Het geloof van de Hongaren in parlementaire, demo­kra­tische oplos­singen voor de grote problemen van natie, volk en staat is al nooit groot geweest, maar in de jaren '30 taant dat geloof nog verder. Vele ambte­naren, werklozen, studenten, gediplomeerde jongeren, bijna het gehele officierscorps, een groot deel van de 'kleine burge­rij', vele arbeiders en landar­beiders zien niets meer in het bestaande, deels nog feodale, en vooral liberale kapitalisme. In plaats van de liberale economische orde moet de over­heid, zeggen ze, maatregelen, zoals b.v. sociale hervormingen, doorvoeren.
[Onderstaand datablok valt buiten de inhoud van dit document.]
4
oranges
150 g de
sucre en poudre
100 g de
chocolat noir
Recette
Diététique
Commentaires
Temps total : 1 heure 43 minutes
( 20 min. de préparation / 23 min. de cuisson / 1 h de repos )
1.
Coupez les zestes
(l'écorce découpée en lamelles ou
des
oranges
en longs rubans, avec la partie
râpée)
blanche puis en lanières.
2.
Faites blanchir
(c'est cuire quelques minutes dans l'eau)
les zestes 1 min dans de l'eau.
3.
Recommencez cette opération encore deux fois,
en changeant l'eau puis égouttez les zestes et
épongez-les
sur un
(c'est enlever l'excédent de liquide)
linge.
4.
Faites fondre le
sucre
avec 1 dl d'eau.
Een over­heid die werk ver­schaft -zoals de Itali­aanse en de Duitse- en die veel meer voor de gemeenschap als ge­heel, voor de natie, het volk, doet, die het volk mobili­seert, enz., spreekt nu ook het publiek in Hongarije aan.
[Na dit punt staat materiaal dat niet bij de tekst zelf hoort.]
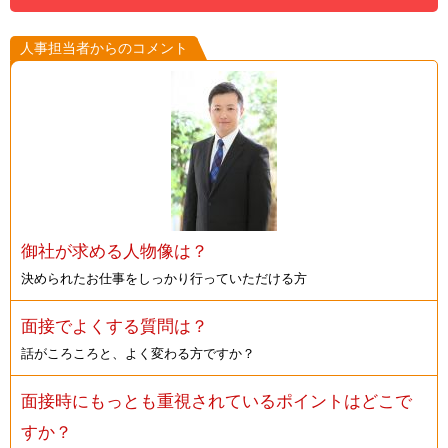
人事担当者からのコメント
御社が求める人物像は？
決められたお仕事をしっかり行っていただける方
面接でよくする質問は？
話がころころと、よく変わる方ですか？
面接時にもっとも重視されているポイントはどこで
すか？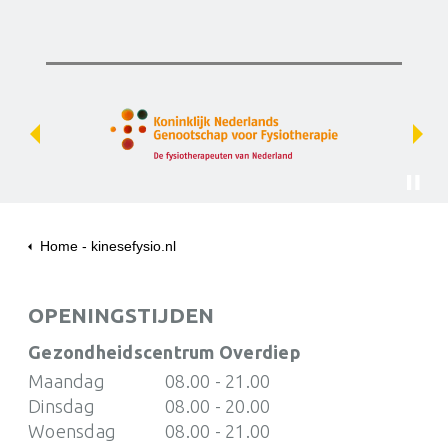
Previous
Next
Home - kinesefysio.nl
Over ons
Ontmoet het team
OPENINGSTIJDEN
Erik Kuiper
Gezondheidscentrum Overdiep
Maandag
08.00 - 21.00
Dinsdag
08.00 - 20.00
Woensdag
08.00 - 21.00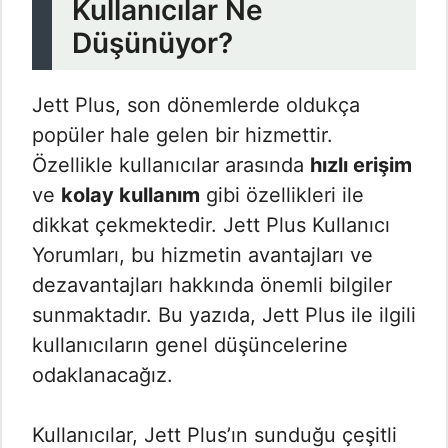
Kullanıcılar Ne
Düşünüyor?
Jett Plus, son dönemlerde oldukça
popüler hale gelen bir hizmettir.
Özellikle kullanıcılar arasında
hızlı erişim
ve
kolay kullanım
gibi özellikleri ile
dikkat çekmektedir. Jett Plus Kullanıcı
Yorumları​, bu hizmetin avantajları ve
dezavantajları hakkında önemli bilgiler
sunmaktadır. Bu yazıda, Jett Plus ile ilgili
kullanıcıların genel düşüncelerine
odaklanacağız.
Kullanıcılar, Jett Plus’ın sunduğu çeşitli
Men ziet in deze kring een nauw verbond met Duits­land en Italië als wense­lijk, zelfs als absoluut noodzake­lijk. Híer wordt immers door de leider een beroep gedaan op de discipli­ne, de orde en tucht, de Natie, de volksge­meenschap, enz. Híer gaat er nog iets uit van de overheid, van de staat, zoals gezag, autori­teit, respekt. Uniformen, symbolen, organi­saties, parades, zijn de middelen ertoe. Niet vergeten moet worden, dat Hitler en Mussolini ook van voor deze tijd zéér moderne midde­len zoals radio, vliegtuig, film, krant, enz. gebruik hebben gemaakt bij hun vaak zeer doeltreffende propaganda. Ook in Hongarije worden nu verschil­lende recep­ten voor een snelle oplos­sing aange­dragen: Totalitaire en fascis­tische idealen hebben bij menig­een ingang gevonden. Er zijn in Hongarije immers méér dan genoeg bitter teleurge­stelde en volledig gefrus­treerde, arme en werkloze mensen te vinden!

top

De regering van de behoed­zame, aristokratische pre­mier Teleki stoort zich daar echter niet zo erg aan, en de grote ver­deeld­heid bij ex­treemrechts speelt hem -gelukkig- ook nog in de kaart. Hij vindt ook dat de "moderne" en agressieve methoden van Hitler en Mussolini niet zonder meer in Hongarije kunnen en mogen worden toegepast. Toch hebben enkele voorgangers van Teleki, zoals premier Gyula Gőmbős van 1932 tot z'n vroege dood in 1936, en premier Béla Imrédy van 1938 tot 1939, van alles gedaan om ook aan Honga­rije de nieu­we, fascis­tische 'orde' op te dringen. Door Gőmbős is b.v. een deel van de Hongaarse pers al aardig in radi­kaal-recht­se richting opge­schoven. Het regeringsblad "Magy­arság" ­wordt spot­goed­koop en met zware Duitse subsi­dies, aan de man ge­bracht, en ook een goed­kope zgn. Volksradio wordt vanaf 1939  door de regering als instrument ge­bruikt [Nagy-Talavera, 157].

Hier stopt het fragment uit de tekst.